003 0.0 0.0 0.0 0.0 002 !Plate 3
003 5.0 0.0 0.0 0.0 002 ! Spreading A at 5.0
003 10.0 0.0 0.0 0.0 002 !
``````

…where I’ve changed plate 2 to move relative to plate 0 (instead of plate 1) just to show the example. Note that there are three 003/001 rows followed by three 003/002 rows (in other words they are not interspersed, and hence avoid the issues mentioned above).

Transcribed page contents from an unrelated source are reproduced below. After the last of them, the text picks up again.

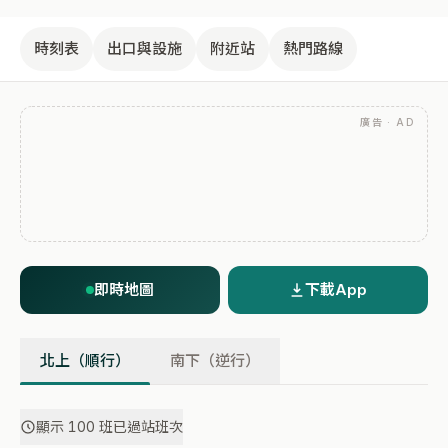
時刻表
出口與設施
附近站
熱門路線
廣告 · AD
即時地圖
下載App
北上（順行）
南下（逆行）
顯示 100 班已過站班次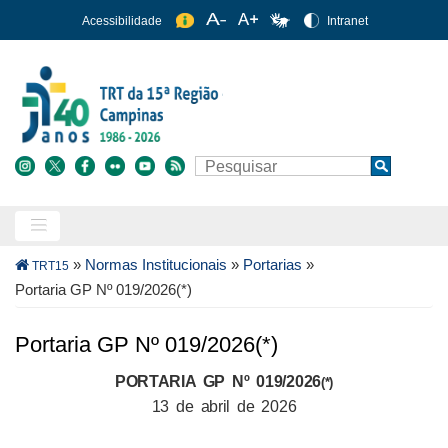
Pular
Acessibilidade
Intranet
para
o
conteúdo
principal
Buscar
Search
Trilha
»
Normas Institucionais
»
Portarias
»
TRT15
de
Portaria GP Nº 019/2026(*)
navegação
Portaria GP Nº 019/2026(*)
PORTARIA GP Nº 019/2026
(*)
13 de abril de 2026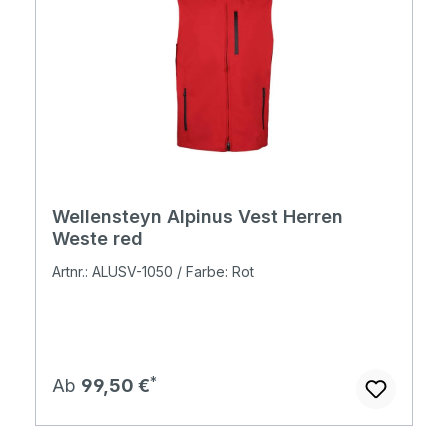
Wellensteyn Alpinus Vest Herren
Weste red
Artnr.: ALUSV-1050 / Farbe: Rot
Regulärer Preis:
Ab
99,50 €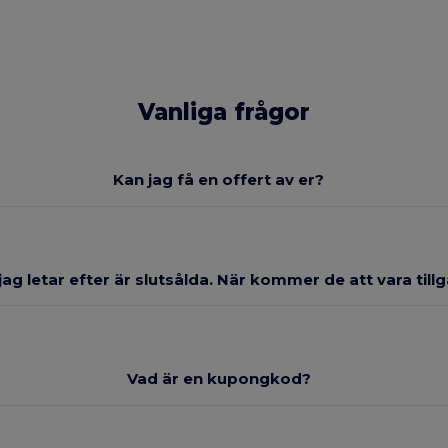
Vanliga frågor
Kan jag få en offert av er?
ag letar efter är slutsålda. När kommer de att vara till
Vad är en kupongkod?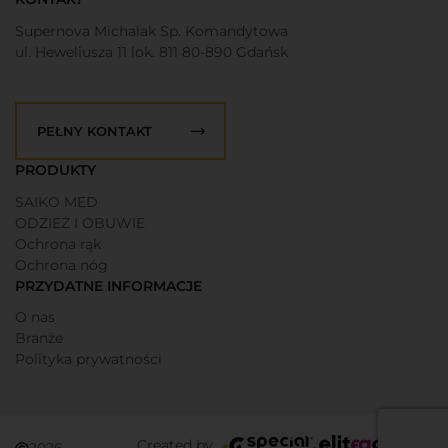
Supernova Michalak Sp. Komandytowa
ul. Heweliusza 11 lok. 811 80-890 Gdańsk
PEŁNY KONTAKT
PRODUKTY
SAIKO MED
ODZIEŻ I OBUWIE
Ochrona rąk
Ochrona nóg
PRZYDATNE INFORMACJE
O nas
Branże
Polityka prywatności
Created by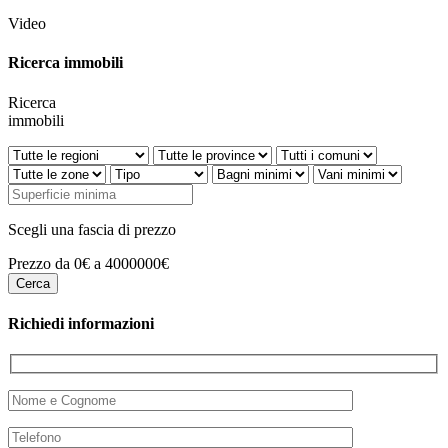
Video
Ricerca immobili
Ricerca
immobili
Scegli una fascia di prezzo
Prezzo da 0€ a 4000000€
Richiedi informazioni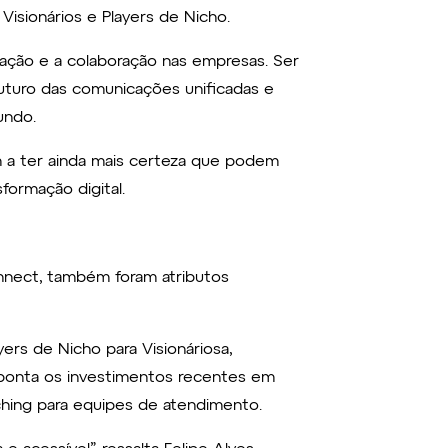
 Visionários e Players de Nicho.
ação e a colaboração nas empresas. Ser
 futuro das comunicações unificadas e
mundo.
m a ter ainda mais certeza que podem
formação digital.
onnect, também foram atributos
ers de Nicho para Visionári
os
a
,
ponta os investimentos recentes em
aching para equipes de atendimento.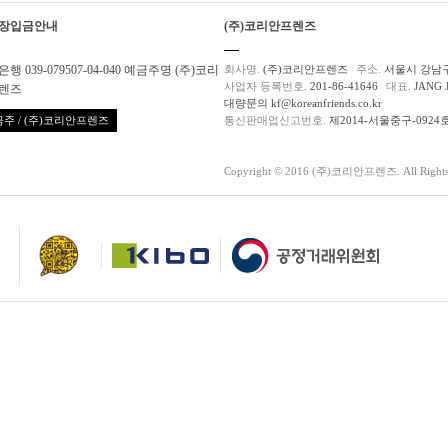
장입금안내
(주)코리안프렌즈
행 039-079507-04-040 예금주명 (주)코리
회사명.
(주)코리안프렌즈
주소.
서울시 강남구
사업자 등록번호.
201-86-41646
대표.
JANG 
렌즈
대량문의 kf@koreanfriends.co.kr
주 / (주)코리안프렌즈
통신판매업신고번호.
제2014-서울중구-0924
Copyright © 2016 (주)코리안프렌즈. All Rights 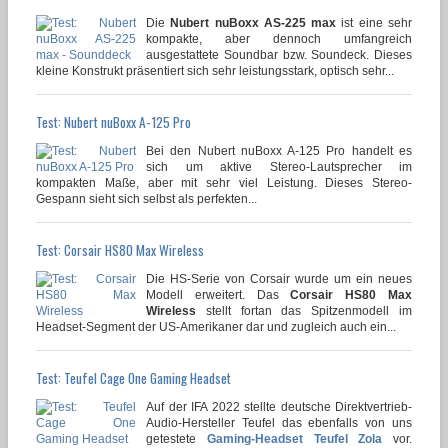
Die
Nubert nuBoxx AS-225 max
ist eine sehr
kompakte, aber dennoch umfangreich
ausgestattete Soundbar bzw. Soundeck. Dieses
kleine Konstrukt präsentiert sich sehr leistungsstark, optisch sehr...
Test: Nubert nuBoxx A-125 Pro
Bei den Nubert nuBoxx A-125 Pro handelt es
sich um aktive Stereo-Lautsprecher im
kompakten Maße, aber mit sehr viel Leistung. Dieses Stereo-
Gespann sieht sich selbst als perfekten...
Test: Corsair HS80 Max Wireless
Die HS-Serie von Corsair wurde um ein neues
Modell erweitert. Das
Corsair HS80 Max
Wireless
stellt fortan das Spitzenmodell im
Headset-Segment der US-Amerikaner dar und zugleich auch ein...
Test: Teufel Cage One Gaming Headset
Auf der IFA 2022 stellte deutsche Direktvertrieb-
Audio-Hersteller Teufel das ebenfalls von uns
getestete
Gaming-Headset Teufel Zola
vor.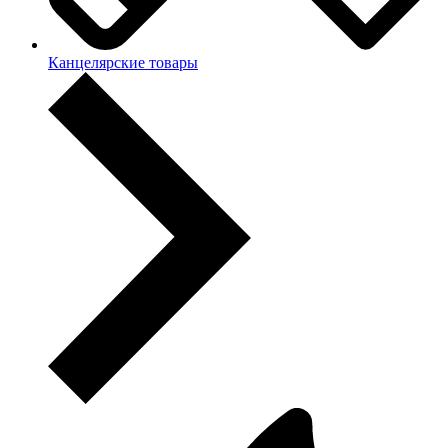
Канцелярские товары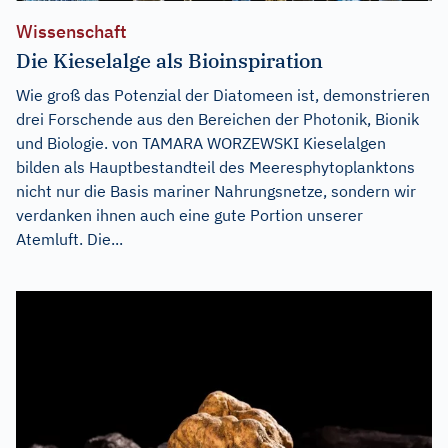
Wissenschaft
Die Kieselalge als Bioinspiration
Wie groß das Potenzial der Diatomeen ist, demonstrieren
drei Forschende aus den Bereichen der Photonik, Bionik
und Biologie. von TAMARA WORZEWSKI Kieselalgen
bilden als Hauptbestandteil des Meeresphytoplanktons
nicht nur die Basis mariner Nahrungsnetze, sondern wir
verdanken ihnen auch eine gute Portion unserer
Atemluft. Die...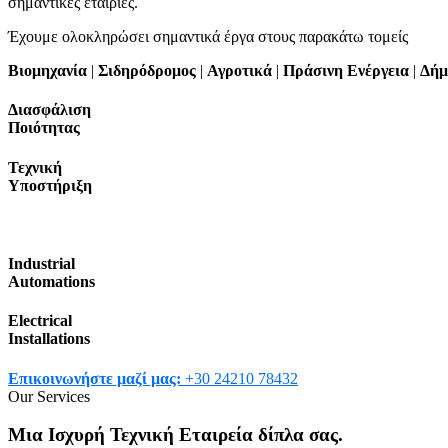
σημαντικές εταιρίες.
Έχουμε ολοκληρώσει σημαντικά έργα στους παρακάτω τομείς
Βιομηχανία
|
Σιδηρόδρομος
|
Αγροτικά
|
Πράσινη Ενέργεια
|
Δήμ
Διασφάλιση
Ποιότητας
Τεχνική
Υποστήριξη
Industrial
Automations
Electrical
Installations
Επικοινωνήστε μαζί μας:
+30 24210 78432
Our Services
Μια Ισχυρή Τεχνική Εταιρεία
δίπλα σας.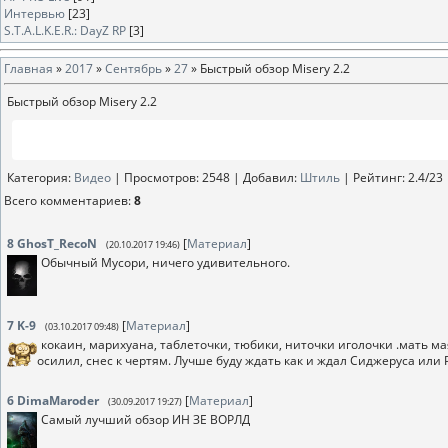
Интервью
[23]
S.T.A.L.K.E.R.: DayZ RP
[3]
Главная
»
2017
»
Сентябрь
»
27
» Быстрый обзор Misery 2.2
Быстрый обзор Misery 2.2
Категория
:
Видео
|
Просмотров
: 2548 |
Добавил
:
Штиль
|
Рейтинг
:
2.4
/
23
Всего комментариев
:
8
8
GhosT_RecoN
[
Материал
]
(20.10.2017 19:46)
Обычный Мусори, ничего удивительного.
7
K-9
[
Материал
]
(03.10.2017 09:48)
кокаин, марихуана, таблеточки, тюбики, ниточки иголочки .мать мая
осилил, снес к чертям. Лучше буду ждать как и ждал Сиджеруса или 
6
DimaMaroder
[
Материал
]
(30.09.2017 19:27)
Самый лучший обзор ИН ЗЕ ВОРЛД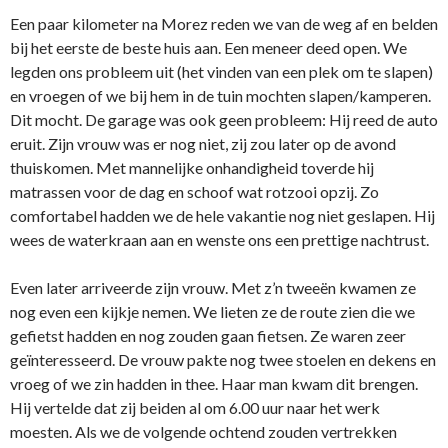
Een paar kilometer na Morez reden we van de weg af en belden
bij het eerste de beste huis aan. Een meneer deed open. We
legden ons probleem uit (het vinden van een plek om te slapen)
en vroegen of we bij hem in de tuin mochten slapen/kamperen.
Dit mocht. De garage was ook geen probleem: Hij reed de auto
eruit. Zijn vrouw was er nog niet, zij zou later op de avond
thuiskomen. Met mannelijke onhandigheid toverde hij
matrassen voor de dag en schoof wat rotzooi opzij. Zo
comfortabel hadden we de hele vakantie nog niet geslapen. Hij
wees de waterkraan aan en wenste ons een prettige nachtrust.
Even later arriveerde zijn vrouw. Met z’n tweeën kwamen ze
nog even een kijkje nemen. We lieten ze de route zien die we
gefietst hadden en nog zouden gaan fietsen. Ze waren zeer
geïnteresseerd. De vrouw pakte nog twee stoelen en dekens en
vroeg of we zin hadden in thee. Haar man kwam dit brengen.
Hij vertelde dat zij beiden al om 6.00 uur naar het werk
moesten. Als we de volgende ochtend zouden vertrekken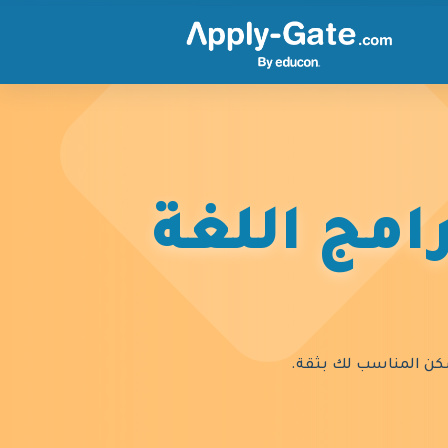
امج اللغة
السكن المناسب لك بثقة.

That example looks a bit confusing because it appears plate 3 is moving relative to both plates 1 and 2 over the same 0-10Ma time period (which seems contradictory). But the example should work in this plate circuit scenario (`0 -> 2 -> 3 -> 1`). Alternatively, it could be written in the more traditional form by reversing the `1 -> 3` rotation to be `3 -> 1`:

``````002 0.0 0.0 0.0 0.0 000 !Plate 2
002 10.0 0.0 0.0 0.0 000 !
001 0.0 0.0 0.0 0.0 003 !Plate 1
001 5.0 0.0 0.0 0.0 003 ! Spreading B at 5.0 (plate 3 -> 1, ie, reverse of 1 -> 3)
001 10.0 0.0 0.0 0.0 003 !
003 0.0 0.0 0.0 0.0 002 !Plate 3
003 5.0 0.0 0.0 0.0 002 ! Spreading A at 5.0
003 10.0 0.0 0.0 0.0 002 !
``````

…and even less confusing is to rename plate 1 to plate 4 so the plate circuit becomes `0 -> 2 -> 3 -> 4`:

``````002 0.0 0.0 0.0 0.0 000 !Plate 2
002 10.0 0.0 0.0 0.0 000 !
003 0.0 0.0 0.0 0.0 002 !Plate 3
003 5.0 0.0 0.0 0.0 002 ! Spreading A at 5.0
003 10.0 0.0 0.0 0.0 002 !
004 0.0 0.0 0.0 0.0 003 !Plate 4
004 5.0 0.0 0.0 0.0 003 ! Spreading B at 5.0
004 10.0 0.0 0.0 0.0 003 !
``````

Although this example is probably not the best advice (since I’m a programmer and have not done any real world modelling of plates), so just putting it there to highlight that different plate circuit approaches can be used depending on the situation.